TASK DESCRIPTION: For the string "Ebook", search the entries below and copy every line where it appears.

MATERIAL TO PROCESS:
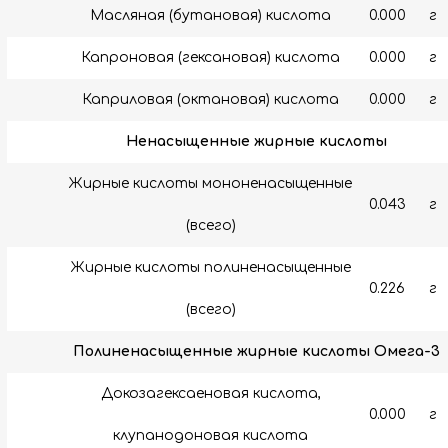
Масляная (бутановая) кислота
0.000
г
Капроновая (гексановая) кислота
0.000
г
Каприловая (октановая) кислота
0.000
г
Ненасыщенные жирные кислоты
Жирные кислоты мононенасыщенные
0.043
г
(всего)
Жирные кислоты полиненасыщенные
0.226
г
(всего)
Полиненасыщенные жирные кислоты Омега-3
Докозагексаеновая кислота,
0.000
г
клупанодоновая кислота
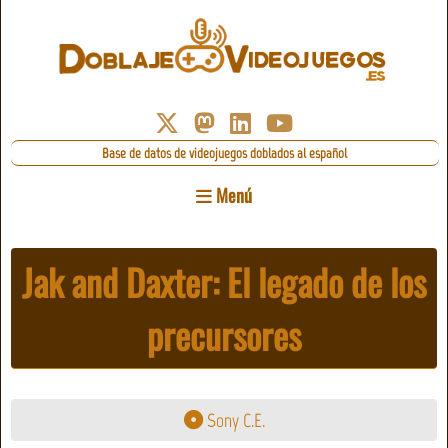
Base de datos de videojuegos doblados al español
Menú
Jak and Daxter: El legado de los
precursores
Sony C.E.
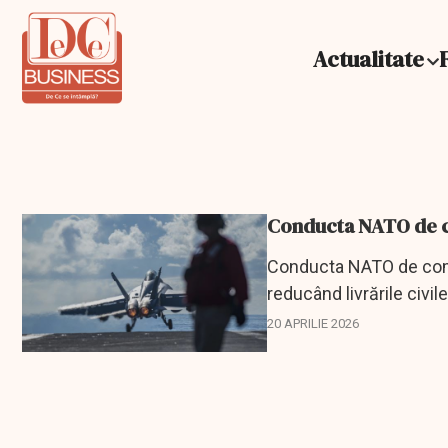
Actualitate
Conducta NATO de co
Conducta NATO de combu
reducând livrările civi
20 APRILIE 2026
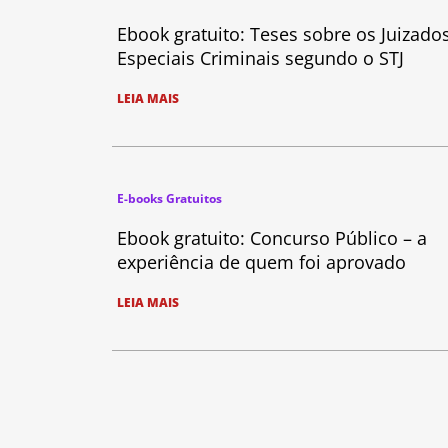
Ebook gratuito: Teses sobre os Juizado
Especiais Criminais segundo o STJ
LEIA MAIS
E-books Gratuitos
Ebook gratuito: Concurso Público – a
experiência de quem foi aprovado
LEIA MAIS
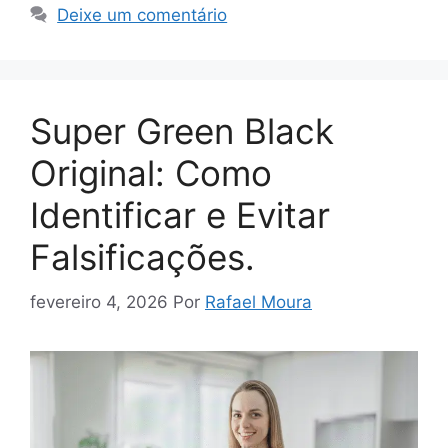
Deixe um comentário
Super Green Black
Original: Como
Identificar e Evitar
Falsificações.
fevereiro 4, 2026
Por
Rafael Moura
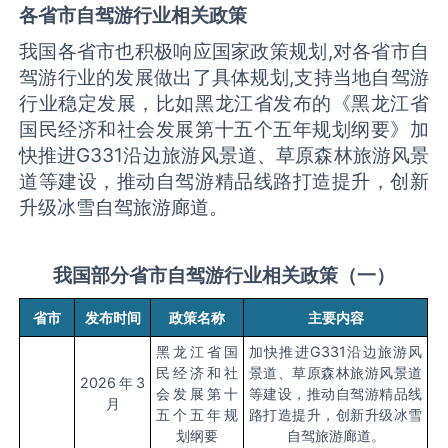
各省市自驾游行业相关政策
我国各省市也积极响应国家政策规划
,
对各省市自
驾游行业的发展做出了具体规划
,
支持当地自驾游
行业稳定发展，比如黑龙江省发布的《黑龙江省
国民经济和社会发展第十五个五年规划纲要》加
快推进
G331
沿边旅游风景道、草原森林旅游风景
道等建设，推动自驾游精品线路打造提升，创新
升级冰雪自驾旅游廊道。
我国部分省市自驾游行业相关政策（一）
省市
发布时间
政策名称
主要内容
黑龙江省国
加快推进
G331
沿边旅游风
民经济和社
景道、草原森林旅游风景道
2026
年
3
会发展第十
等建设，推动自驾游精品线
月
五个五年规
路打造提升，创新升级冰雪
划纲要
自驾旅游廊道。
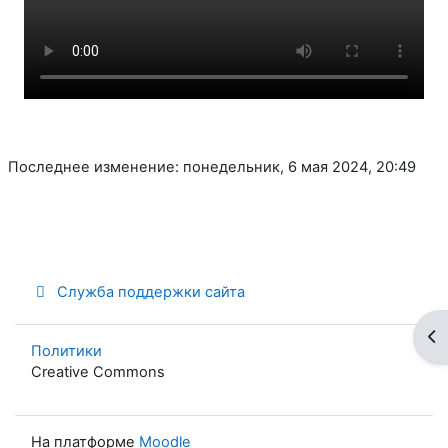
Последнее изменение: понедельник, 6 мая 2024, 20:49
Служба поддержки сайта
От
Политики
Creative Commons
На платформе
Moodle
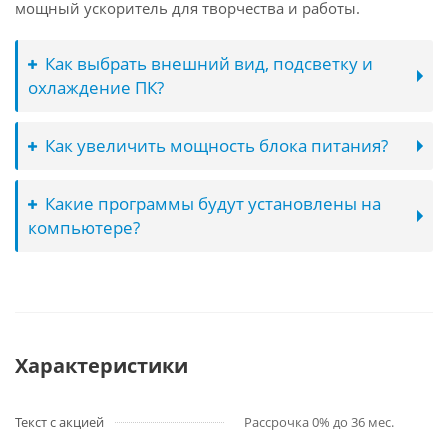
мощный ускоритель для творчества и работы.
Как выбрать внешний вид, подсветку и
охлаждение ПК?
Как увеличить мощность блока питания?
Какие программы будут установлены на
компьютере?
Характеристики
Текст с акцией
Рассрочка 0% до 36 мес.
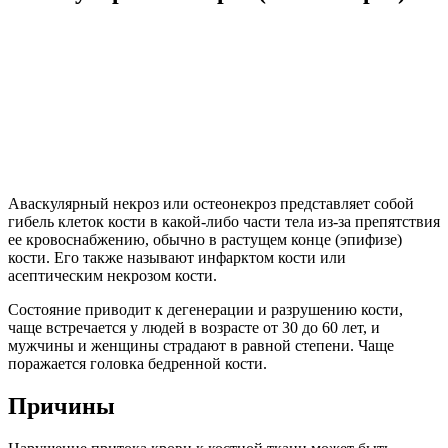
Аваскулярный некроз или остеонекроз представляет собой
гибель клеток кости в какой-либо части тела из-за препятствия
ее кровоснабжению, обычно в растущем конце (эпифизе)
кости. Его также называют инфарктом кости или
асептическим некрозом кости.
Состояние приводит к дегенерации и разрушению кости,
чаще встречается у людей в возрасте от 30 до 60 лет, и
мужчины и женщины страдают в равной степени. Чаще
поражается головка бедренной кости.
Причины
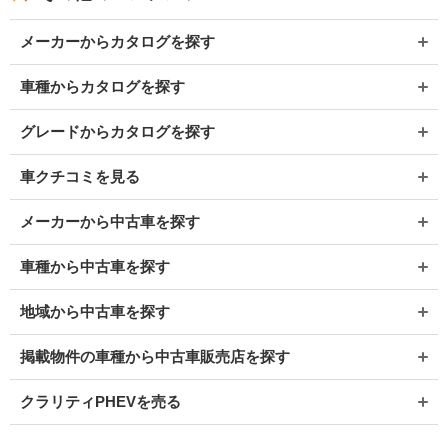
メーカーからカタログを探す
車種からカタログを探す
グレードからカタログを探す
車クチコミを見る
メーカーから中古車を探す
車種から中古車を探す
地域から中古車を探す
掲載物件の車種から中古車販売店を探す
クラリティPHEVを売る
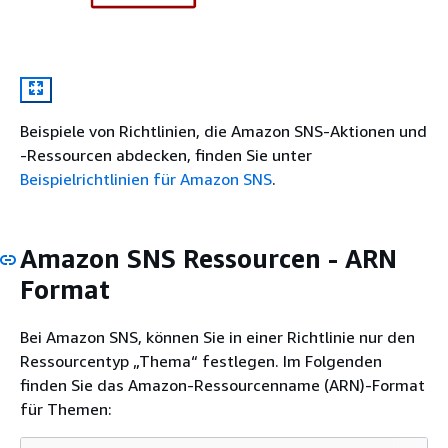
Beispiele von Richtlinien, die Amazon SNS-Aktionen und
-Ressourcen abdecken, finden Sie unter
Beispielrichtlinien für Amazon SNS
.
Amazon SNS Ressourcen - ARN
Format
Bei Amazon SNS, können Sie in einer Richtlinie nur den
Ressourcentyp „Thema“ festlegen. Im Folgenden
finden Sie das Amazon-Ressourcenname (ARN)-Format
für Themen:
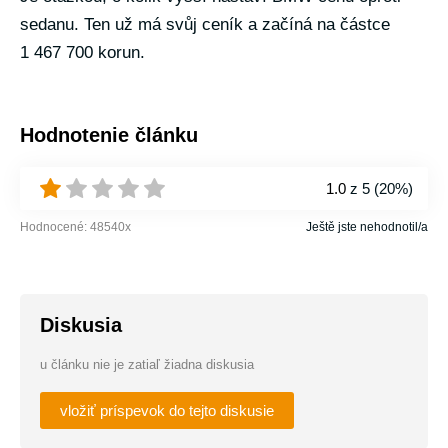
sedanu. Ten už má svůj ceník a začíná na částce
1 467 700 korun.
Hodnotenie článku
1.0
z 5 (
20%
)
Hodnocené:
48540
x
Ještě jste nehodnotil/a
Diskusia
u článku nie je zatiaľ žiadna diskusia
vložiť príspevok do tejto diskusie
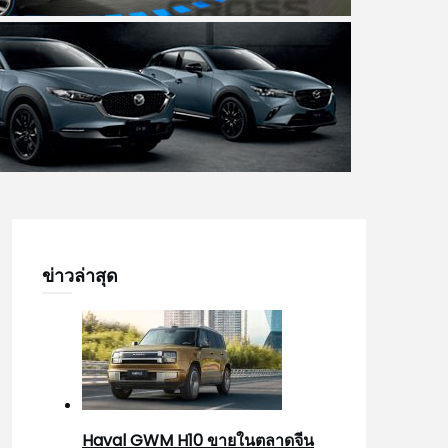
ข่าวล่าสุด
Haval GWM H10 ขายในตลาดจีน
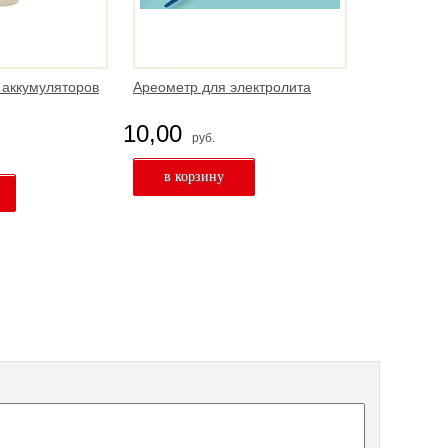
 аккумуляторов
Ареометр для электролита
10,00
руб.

REPLY TO THE TASK:
Ebook gratuito: Teses sobre os Juizado
Ebook gratuito: Concurso Público – a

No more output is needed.